-- Dataset records follows --

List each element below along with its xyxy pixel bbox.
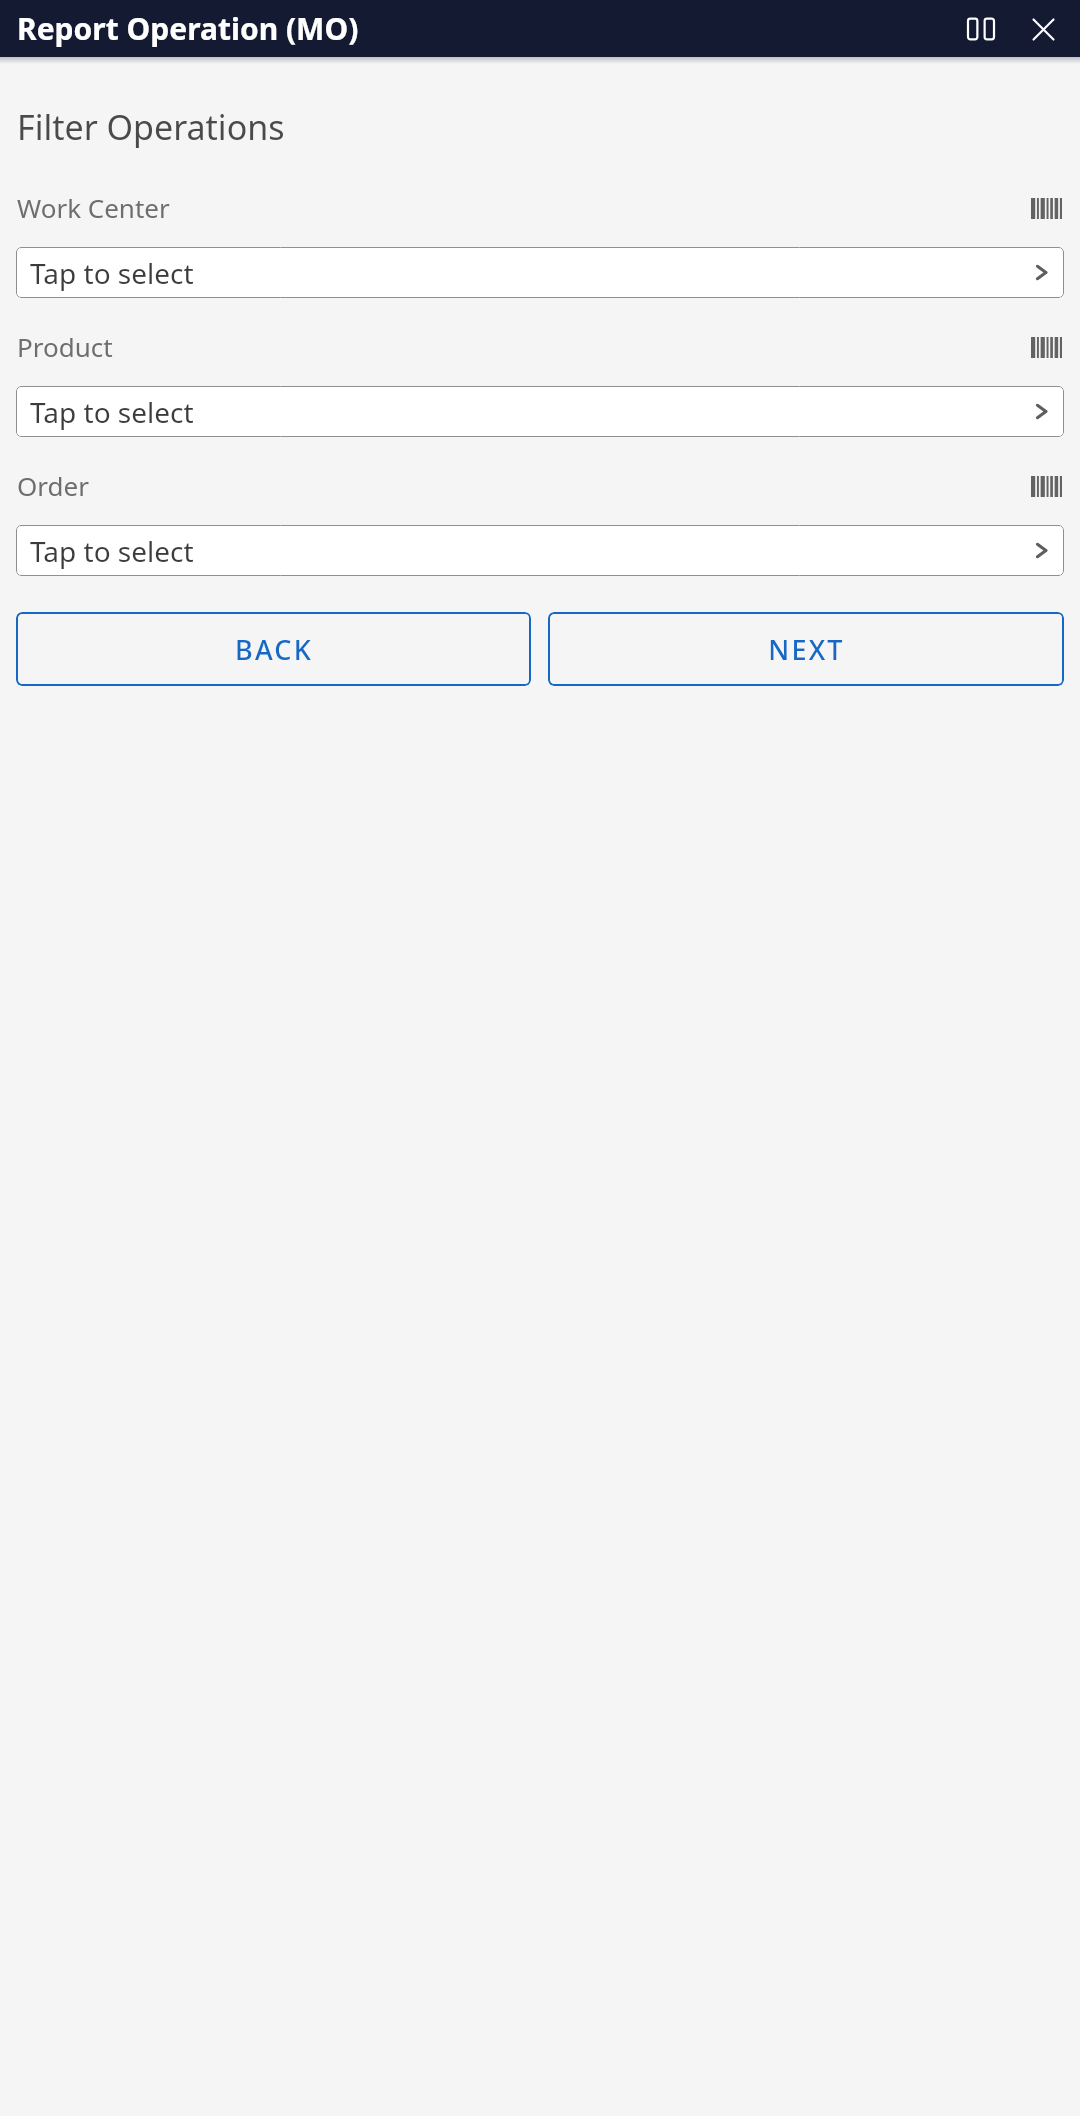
staticText: Report Operation (MO) — [17, 8, 359, 49]
staticText: Tap to select — [30, 393, 194, 431]
button[interactable]: BACK — [16, 612, 531, 686]
button[interactable]: Scan barcode — [1029, 193, 1063, 223]
button[interactable]: Scan barcode — [1029, 471, 1063, 501]
button[interactable]: Scan barcode — [1029, 332, 1063, 362]
button[interactable]: Pause — [958, 6, 1004, 52]
staticText: Tap to select — [30, 254, 194, 292]
staticText: NEXT — [768, 631, 845, 668]
staticText: Order — [17, 468, 89, 503]
button[interactable]: Tap to select — [16, 386, 1064, 437]
staticText: Tap to select — [30, 532, 194, 570]
staticText: Filter Operations — [17, 104, 285, 150]
staticText: BACK — [235, 631, 313, 668]
button[interactable]: Tap to select — [16, 525, 1064, 576]
staticText: Work Center — [17, 190, 170, 225]
button[interactable]: NEXT — [548, 612, 1064, 686]
button[interactable]: Close — [1020, 6, 1066, 52]
staticText: Product — [17, 329, 113, 364]
button[interactable]: Tap to select — [16, 247, 1064, 298]
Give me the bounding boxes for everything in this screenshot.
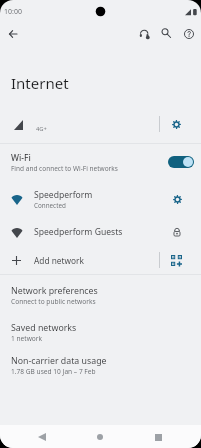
button[interactable]: Network details [165,187,189,211]
staticText: Non-carrier data usage [11,355,107,367]
staticText: 1.78 GB used 10 Jan – 7 Feb [11,367,96,376]
button[interactable]: Saved networks [0,316,201,348]
button[interactable]: Mobile network settings [163,111,189,137]
staticText: 4G+ [36,125,47,133]
button[interactable]: Add network with QR code [163,247,189,273]
button[interactable]: Wi-Fi [0,147,201,177]
staticText: 10:00 [4,7,22,17]
button[interactable]: Add network [0,246,201,274]
button[interactable]: Non-carrier data usage [0,349,201,381]
button[interactable]: Help [178,23,200,45]
button[interactable]: Home [90,427,110,447]
staticText: Speedperform Guests [34,226,123,238]
button[interactable]: 4G+ [0,107,201,143]
button[interactable]: Secured network [165,220,189,244]
button[interactable]: Back [2,23,24,45]
staticText: 1 network [11,334,43,343]
staticText: Internet [11,73,69,93]
button[interactable]: Support [133,23,155,45]
staticText: Network preferences [11,285,98,297]
staticText: Connected [34,201,66,210]
staticText: Saved networks [11,322,77,334]
staticText: Add network [34,255,84,266]
button[interactable]: Speedperform [0,183,201,215]
staticText: Speedperform [34,189,93,201]
staticText: Connect to public networks [11,297,96,306]
button[interactable]: Recent apps [148,427,168,447]
button[interactable]: Search [155,22,177,44]
staticText: Wi-Fi [11,152,31,164]
button[interactable]: Speedperform Guests [0,216,201,248]
staticText: Find and connect to Wi-Fi networks [11,164,118,173]
button[interactable]: Back [32,427,52,447]
button[interactable]: Network preferences [0,279,201,311]
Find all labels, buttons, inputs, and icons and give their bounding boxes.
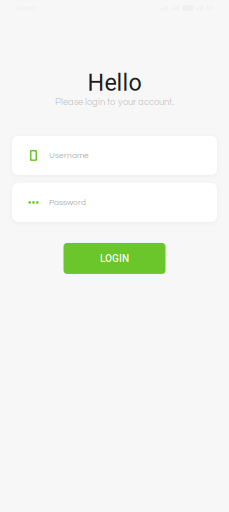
staticText: LOGIN [100, 252, 129, 264]
staticText: Password [49, 198, 86, 207]
staticText: Hello [88, 69, 142, 96]
button[interactable]: Password [12, 183, 217, 222]
button[interactable]: LOGIN [64, 243, 166, 274]
button[interactable]: Username [12, 136, 217, 175]
staticText: Please login to your account. [55, 97, 174, 107]
staticText: Username [49, 151, 89, 160]
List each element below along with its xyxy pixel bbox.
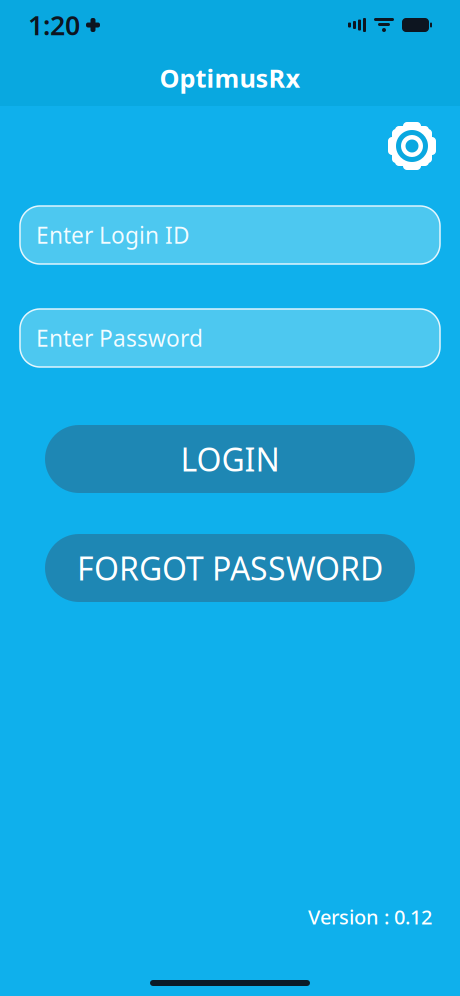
staticText: 1:20 [28, 7, 80, 43]
button[interactable]: LOGIN [45, 425, 415, 493]
staticText: Enter Login ID [36, 220, 190, 250]
staticText: LOGIN [180, 438, 280, 480]
staticText: Version : 0.12 [308, 903, 432, 930]
staticText: Enter Password [36, 323, 203, 353]
button[interactable]: Settings [384, 118, 440, 174]
staticText: FORGOT PASSWORD [77, 547, 383, 589]
button[interactable]: Enter Password [20, 309, 440, 367]
staticText: OptimusRx [160, 61, 300, 95]
button[interactable]: Enter Login ID [20, 206, 440, 264]
button[interactable]: FORGOT PASSWORD [45, 534, 415, 602]
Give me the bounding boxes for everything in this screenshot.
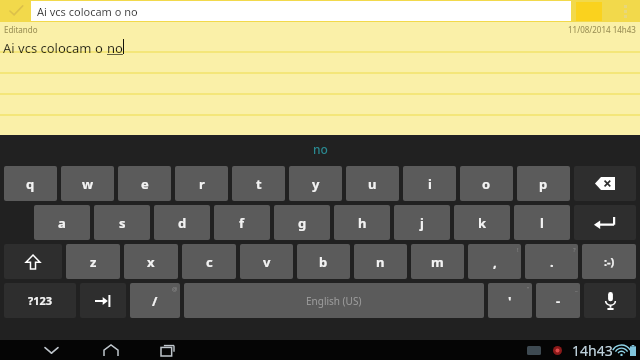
staticText: n [376,253,385,271]
button[interactable]: Shift [4,244,62,279]
staticText: a [58,214,66,232]
staticText: d [178,214,187,232]
button[interactable]: n [354,244,407,279]
staticText: ? [573,246,576,254]
staticText: , [493,253,497,271]
button[interactable]: English (US) [184,283,484,318]
staticText: m [431,253,444,271]
button[interactable]: / [130,283,180,318]
button[interactable]: i [403,166,456,201]
staticText: r [199,175,205,193]
button[interactable]: Recent apps [154,340,180,360]
staticText: p [539,175,548,193]
button[interactable]: k [454,205,510,240]
button[interactable]: r [175,166,228,201]
staticText: . [550,253,554,271]
staticText: ?123 [28,293,53,308]
button[interactable]: :-) [582,244,636,279]
button[interactable]: m [411,244,464,279]
staticText: z [90,253,97,271]
staticText: - [556,292,561,310]
button[interactable]: - [536,283,580,318]
button[interactable]: Tab [80,283,126,318]
button[interactable]: Ai vcs colocam o no [31,1,571,21]
button[interactable]: z [66,244,120,279]
staticText: q [26,175,35,193]
staticText: u [368,175,377,193]
button[interactable]: . [525,244,578,279]
staticText: h [358,214,367,232]
staticText: 14h43 [572,341,613,360]
button[interactable]: ?123 [4,283,76,318]
button[interactable]: y [289,166,342,201]
button[interactable]: g [274,205,330,240]
button[interactable]: Keyboard [527,346,541,355]
staticText: l [540,214,544,232]
staticText: g [298,214,307,232]
button[interactable]: h [334,205,390,240]
button[interactable]: v [240,244,293,279]
staticText: v [263,253,271,271]
staticText: @ [172,285,178,293]
button[interactable]: Home [98,340,124,360]
staticText: " [527,285,530,293]
staticText: no [313,141,328,157]
button[interactable]: q [4,166,57,201]
staticText: _ [575,285,578,293]
button[interactable]: s [94,205,150,240]
button[interactable]: ' [488,283,532,318]
staticText: b [319,253,328,271]
button[interactable]: e [118,166,171,201]
staticText: Ai vcs colocam o no [37,4,138,19]
staticText: o [482,175,491,193]
staticText: k [478,214,487,232]
button[interactable]: Back [38,340,64,360]
staticText: / [152,292,158,310]
staticText: e [141,175,149,193]
staticText: c [206,253,213,271]
staticText: Editando [4,24,38,35]
staticText: no [107,39,123,57]
button[interactable]: p [517,166,570,201]
button[interactable]: c [182,244,236,279]
button[interactable]: j [394,205,450,240]
button[interactable]: More options [614,0,636,22]
button[interactable]: d [154,205,210,240]
staticText: 11/08/2014 14h43 [568,24,636,35]
button[interactable]: w [61,166,114,201]
button[interactable]: Save note [0,0,31,22]
staticText: i [428,175,432,193]
staticText: ! [517,246,519,254]
button[interactable]: Enter [574,205,636,240]
button[interactable]: a [34,205,90,240]
staticText: s [119,214,126,232]
staticText: Ai vcs colocam o [3,39,107,57]
staticText: ' [508,292,512,310]
staticText: English (US) [306,294,362,308]
button[interactable]: Voice input [584,283,636,318]
staticText: j [420,214,424,232]
staticText: y [312,175,320,193]
button[interactable]: u [346,166,399,201]
button[interactable]: x [124,244,178,279]
button[interactable]: l [514,205,570,240]
staticText: x [147,253,155,271]
staticText: w [82,175,94,193]
button[interactable]: Backspace [574,166,636,201]
button[interactable]: f [214,205,270,240]
staticText: :-) [604,254,615,269]
button[interactable]: no [0,135,640,163]
button[interactable]: t [232,166,285,201]
button[interactable]: b [297,244,350,279]
staticText: t [256,175,262,193]
staticText: f [239,214,245,232]
button[interactable]: o [460,166,513,201]
button[interactable]: , [468,244,521,279]
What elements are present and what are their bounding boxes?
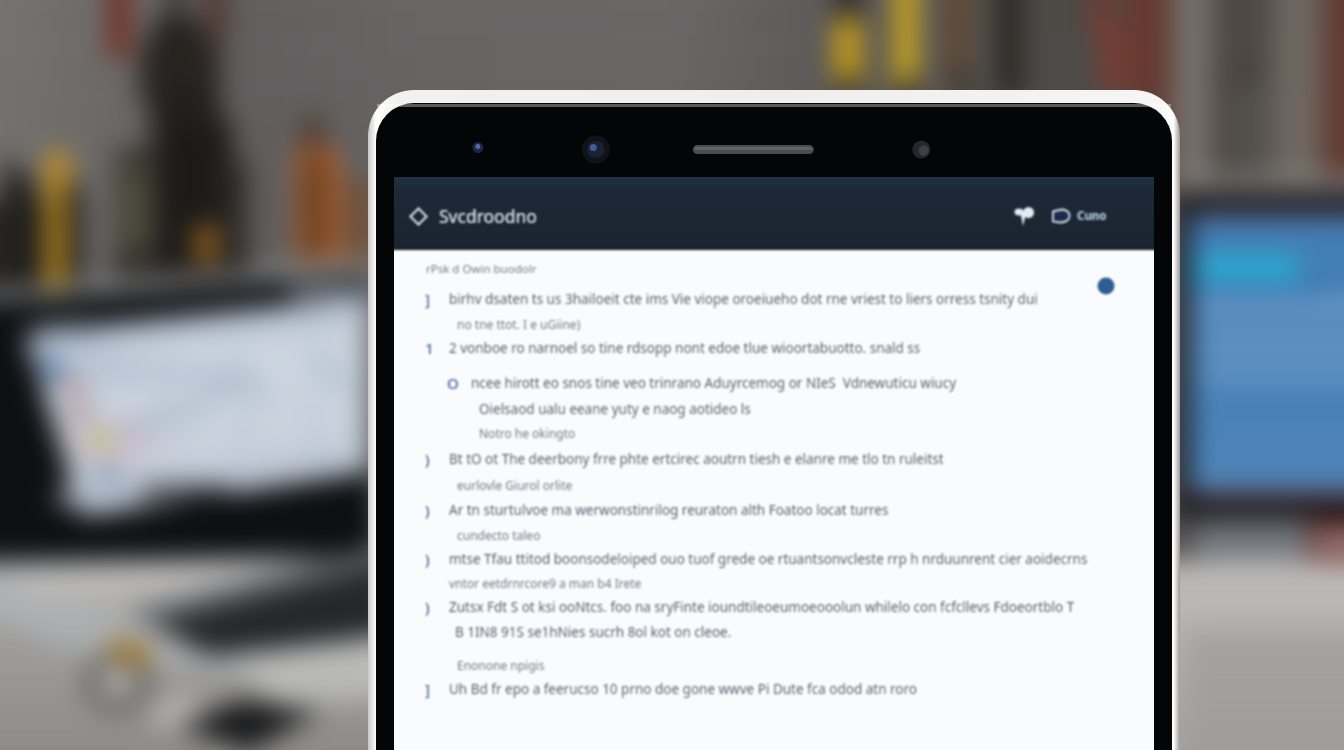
staticText: Bt tO ot The deerbony frre phte ertcirec… (449, 450, 944, 468)
staticText: Svcdroodno (439, 204, 537, 228)
staticText: ) (425, 500, 430, 520)
staticText: Zutsx Fdt S ot ksi ooNtcs. foo na sryFin… (449, 598, 1075, 616)
button[interactable]: O (425, 373, 1142, 393)
button[interactable]: B 1IN8 91S se1hNies sucrh 8ol kot on cle… (425, 623, 1142, 641)
staticText: ] (425, 289, 430, 309)
button[interactable]: ) (425, 549, 1142, 569)
staticText: Enonone npigis (457, 657, 545, 673)
button[interactable]: vntor eetdrnrcore9 a man b4 Irete (425, 575, 1142, 591)
staticText: mtse Tfau ttitod boonsodeloiped ouo tuof… (449, 550, 1088, 568)
button[interactable]: Enonone npigis (425, 657, 1142, 673)
staticText: vntor eetdrnrcore9 a man b4 Irete (449, 575, 642, 591)
button[interactable]: Oielsaod ualu eeane yuty e naog aotideo … (425, 400, 1142, 418)
button[interactable]: ) (425, 449, 1142, 469)
button[interactable]: 1 (425, 338, 1142, 358)
button[interactable]: cundecto taleo (425, 527, 1142, 543)
button[interactable]: Notro he okingto (425, 425, 1142, 441)
staticText: ncee hirott eo snos tine veo trinrano Ad… (471, 374, 957, 392)
staticText: rPsk d Owin buodolr (426, 261, 537, 277)
staticText: ) (425, 549, 430, 569)
button[interactable]: eurlovle Giurol orlite (425, 477, 1142, 493)
staticText: B 1IN8 91S se1hNies sucrh 8ol kot on cle… (455, 623, 732, 641)
button[interactable]: Filter (1010, 200, 1042, 232)
staticText: ] (425, 679, 430, 699)
staticText: eurlovle Giurol orlite (457, 477, 573, 493)
staticText: cundecto taleo (457, 527, 541, 543)
staticText: Ar tn sturtulvoe ma werwonstinrilog reur… (449, 501, 889, 519)
staticText: ) (425, 449, 430, 469)
staticText: ) (425, 597, 430, 617)
staticText: 1 (425, 338, 434, 358)
staticText: Cuno (1077, 208, 1107, 224)
staticText: no tne ttot. I e uGiine) (457, 316, 581, 332)
button[interactable]: ) (425, 500, 1142, 520)
button[interactable]: ] (425, 289, 1142, 309)
button[interactable]: ] (425, 679, 1142, 699)
staticText: 2 vonboe ro narnoel so tine rdsopp nont … (449, 339, 921, 357)
staticText: Oielsaod ualu eeane yuty e naog aotideo … (479, 400, 751, 418)
button[interactable]: no tne ttot. I e uGiine) (425, 316, 1142, 332)
button[interactable]: Cuno (1048, 203, 1110, 229)
button[interactable]: Navigate up (401, 199, 435, 233)
staticText: Uh Bd fr epo a feerucso 10 prno doe gone… (449, 680, 917, 698)
staticText: birhv dsaten ts us 3hailoeit cte ims Vie… (449, 290, 1038, 308)
button[interactable]: ) (425, 597, 1142, 617)
staticText: Notro he okingto (479, 425, 576, 441)
staticText: O (447, 373, 459, 393)
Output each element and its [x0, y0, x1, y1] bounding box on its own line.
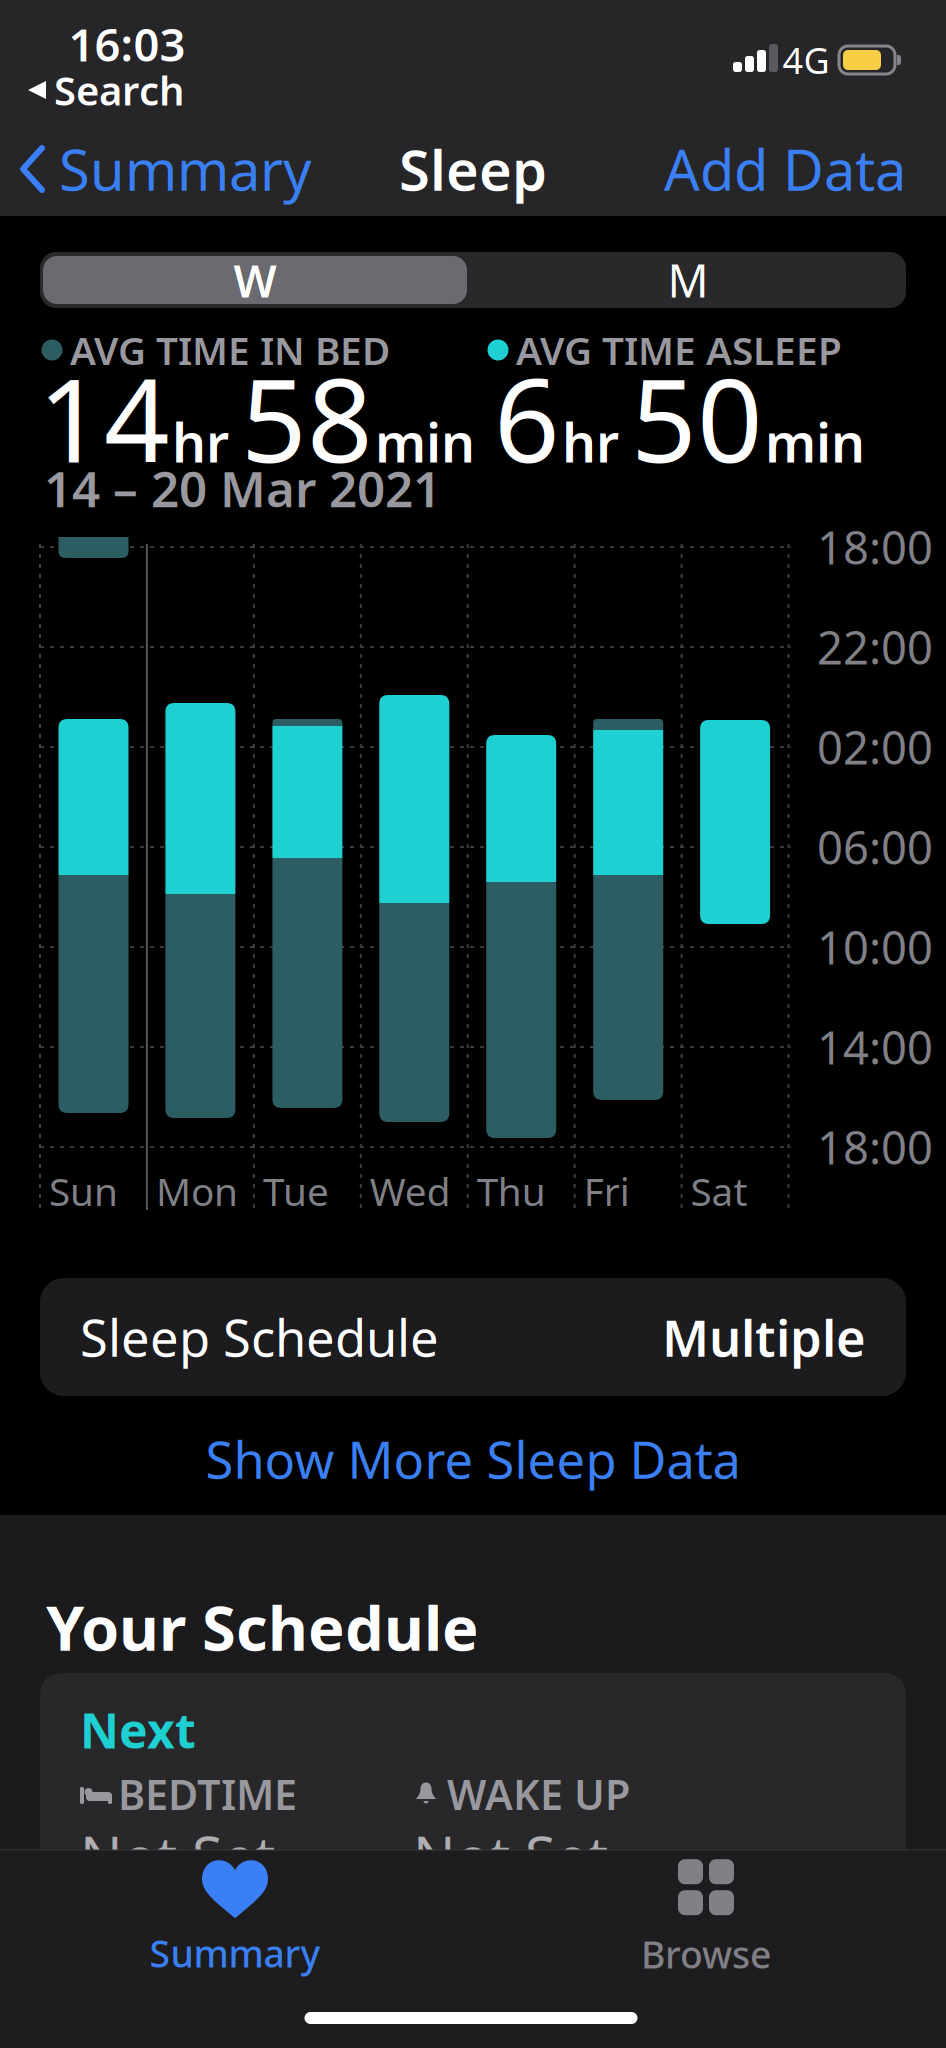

-- Dataset records concluded --

Exercise directions: In how many lines above does the word "barcode" appear? Answer with only the number.

Written response: 3